If we took the bible at its word, we would also have to assume all people came from Adam and Eve.  If that's the case, then their children were banging each other and producing offspring from that incestuous coupling.  Right.  If we are all the descendants of Adam and Eve, our DNA should be similar.  Siblings have specific markers that show them to be siblings.  Alleles, they're called.  The same thing is found in parent-child relationships.  If a child is born of two people with DNA that close, they share even more alleles.  Our genetic structure would bear out the fact that we're related to everyone else.  So, not only is the idea repugnant, but it's patently false at a genetic level.

I do find it funny when people go searching for the Ark.  Noah's, I mean, not the Ark of the Covenant.  Why would anyone think there would be any portion of that Ark remaining, assuming it existed in the first place?  It was made of wood, for crying out loud.  Wood does not last thousands of years, with the exception of petrified wood which can last for millions of years.  If the Ark had been petrified, it would have been found by now.

Faith in the ancient, and grossly inaccurate, stories is typical of the ignorant mindset I encounter with regards to these religious twits.  I'm not saying they're all twits - just the ones who choose to remain woefully uninformed, blinding themselves to scientific facts.  If you want other people to believe what you believe, then you have to be able to present it to them in a form that's believable.  Logic would be of great assistance here.
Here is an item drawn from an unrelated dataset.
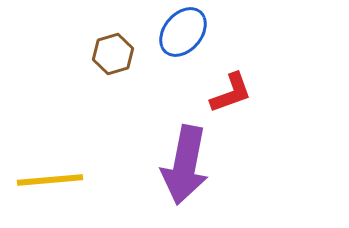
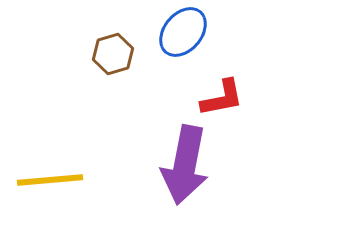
red L-shape: moved 9 px left, 5 px down; rotated 9 degrees clockwise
As I've said before, the more I learn about science and anatomy, the more miraculous I think we are, and that science is not the enemy of religion.  I'm agnostic, but I lean toward a belief in a supreme being of some sort simply because it makes more sense to me as I go.  The complex structure of our bodies makes me feel there's a lot we do not know about our origins, and there's a lot we have to learn.

Our evolution into our current form is miraculous in itself.  The various addresses/codes embedded into our stem cells that tell the cells exactly where to go and what to create when they get there, is beyond amazing to me.  Embryonic stem cells are capable of anything.  They start out identical, and then are routed to where they need to be.  Once they're there they create the part of us that's supposed to be in that exact spot.  The embryonic stem cells that create our hearts are the exact same as the ones that create our skin, and what the scientists are trying to figure out now, is how the hell they know the difference.

I think, if people would allow themselves to move beyond blind faith into a world of knowledge, they would find even more faith.  Faith based on reality and not stories told by uneducated, illiterate masses.  Ignorance may be bliss for the ignorant, but it pisses off everyone else.